The Fitch downgrade cited fiscal deterioration over the next three years and repeated down-the-wire debt ceiling negotiations that threaten the government's ability to pay its bills.
Fitch first flagged the possibility of a downgrade in May, then maintained that position in June after the debt ceiling crisis was resolved, saying it intended to finalize the review in the third quarter of this year.
With the downgrade, it became the second major rating agency after Standard & Poor's to strip the United States of its triple-A rating.
Fitch's move came two months after Democratic President Joe Biden and the Republican-controlled House of Representatives reached a debt ceiling agreement that lifted the government's $31.4 trillion borrowing limit, ending months of political brinkmanship.
"In Fitch's view, there has been a steady deterioration in standards of governance over the last 20 years, including on fiscal and debt matters, notwithstanding the June bipartisan agreement to suspend the debt limit until January 2025," the agency said in a statement.
In response, Treasury Secretary Janet Yellen said in a separate statement that she "strongly" disagreed with the downgrade, calling it "arbitrary and based on outdated data".
The White House had a similar view, saying it "strongly disagrees with this decision".
Fitch said repeated political standoffs and last-minute resolutions over the debt limit have eroded confidence in fiscal management.
British stocks plunged on Wednesday morning after the Fitch downgrade. The FTSE 100 index, the leading benchmark for blue chip companies listed in Britain, slumped by more than 1.8 percent to 7,522.24 for some time.

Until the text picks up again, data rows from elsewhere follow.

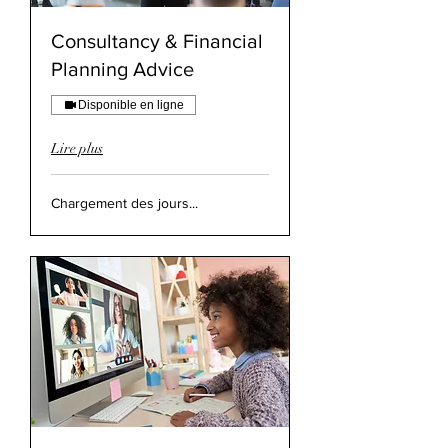
Consultancy & Financial
Planning Advice
Disponible en ligne
Lire plus
Chargement des jours...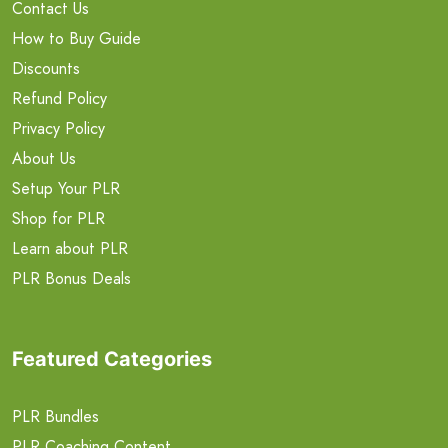
Contact Us
How to Buy Guide
Discounts
Refund Policy
Privacy Policy
About Us
Setup Your PLR
Shop for PLR
Learn about PLR
PLR Bonus Deals
Featured Categories
PLR Bundles
PLR Coaching Content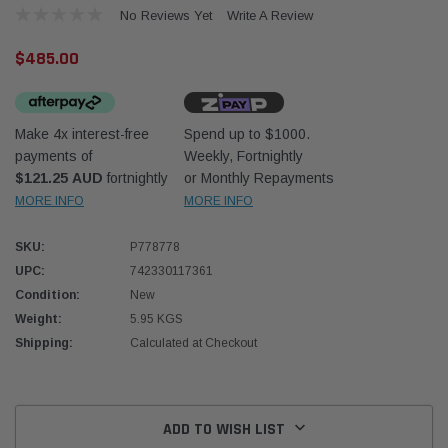
No Reviews Yet
Write A Review
$485.00
Make 4x interest-free
Spend up to $1000.
payments of
Weekly, Fortnightly
Western Filters
Western
$121.25 AUD
fortnightly
or Monthly Repayments
MORE INFO
MORE INFO
iser 70 Series 2.8L
Universal Diesel Pre-Filter 12mm (1/2") Kit
Univer
mpanion Kit OS-
15 micron - WF Donaldson OS-12MM-DON
15 mi
SKU:
P778778
UPC:
742330117361
$320.00
$320.
Condition:
New
Weight:
5.95 KGS
 CART
ADD TO CART
Shipping:
Calculated at Checkout
Current
Stock:
ADD TO WISH LIST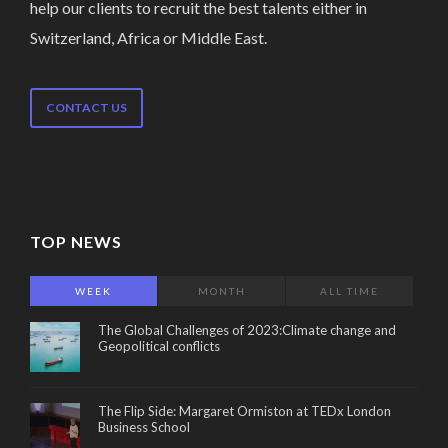
help our clients to recruit the best talents either in
Switzerland, Africa or Middle East.
CONTACT US
TOP NEWS
WEEK
MONTH
ALL TIME
The Global Challenges of 2023:Climate change and
Geopolitical conflicts
The Flip Side: Margaret Ormiston at TEDx London
Business School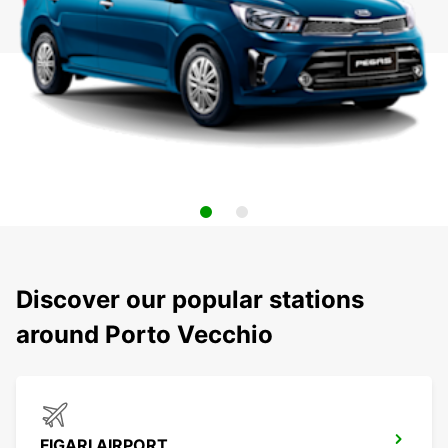
Discover our popular stations
around Porto Vecchio
FIGARI AIRPORT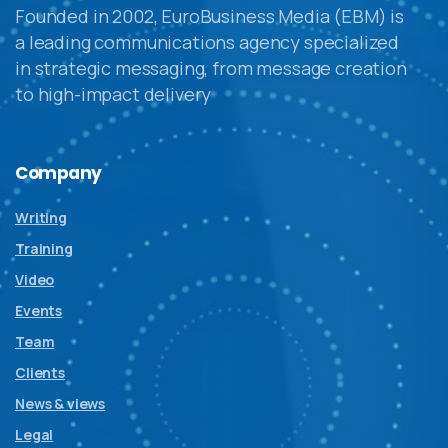
Founded in 2002, EuroBusiness Media (EBM) is
a leading communications agency specialized
in strategic messaging, from message creation
to high-impact delivery
Company
Writing
Training
Video
Events
Team
Clients
News & views
Legal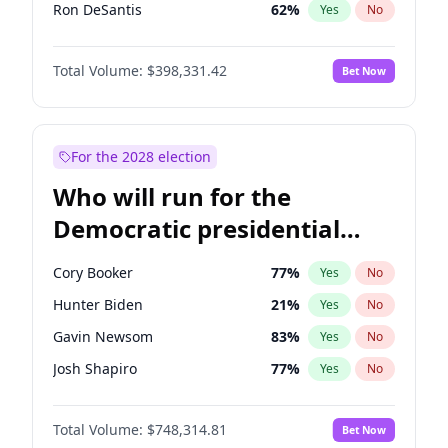
Ron DeSantis
62
%
Yes
No
Vivek Ramaswamy
27
%
Yes
No
Total Volume:
$398,331.42
Bet Now
Marco Rubio
63
%
Yes
No
Glenn Youngkin
38
%
Yes
No
Nikki Haley
20
%
Yes
No
For the 2028 election
Robert F. Kennedy Jr.
23
%
Yes
No
Who will run for the
Sarah Huckabee Sanders
23
%
Yes
No
Democratic presidential
Greg Abbott
19
%
Yes
No
nomination in 2028?
Elon Musk
4
%
Yes
No
Cory Booker
77
%
Yes
No
Brian Kemp
36
%
Yes
No
Hunter Biden
21
%
Yes
No
Matt Gaetz
9
%
Yes
No
Gavin Newsom
83
%
Yes
No
Byron Donalds
21
%
Yes
No
Josh Shapiro
77
%
Yes
No
Elise Stefanik
12
%
Yes
No
Pete Buttigieg
83
%
Yes
No
Josh Hawley
49
%
Yes
No
Total Volume:
$748,314.81
Bet Now
Gretchen Whitmer
25
%
Yes
No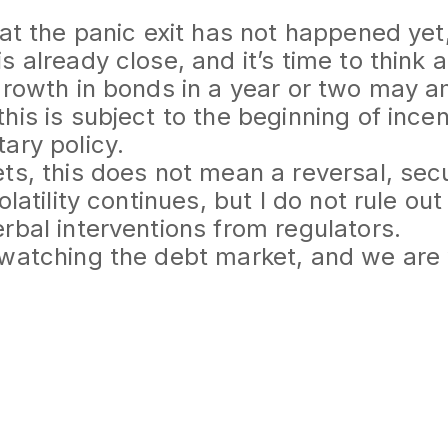
hat the panic exit has not happened yet
s already close, and it’s time to think 
growth in bonds in a year or two may a
his is subject to the beginning of ince
ary policy.
ts, this does not mean a reversal, secu
olatility continues, but I do not rule ou
rbal interventions from regulators.
 watching the debt market, and we are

"Fitch highlighted concerns over worsening fiscal conditions over the coming three years, but also brought questions of governance into the spotlight," said Sophie Lund-Yates, lead equity analyst at financial services company Hargreaves Lansdown.
It is true that this move by Fitch is somewhat based on outdated data, but the language it used has not stopped the stock market from reacting, Lund-Yates added.
In May, Fitch placed US credit on negative watch, which the agency said, "reflects increased political partisanship that is hindering reaching a resolution to raise or suspend the debt limit" ahead of a looming deadline.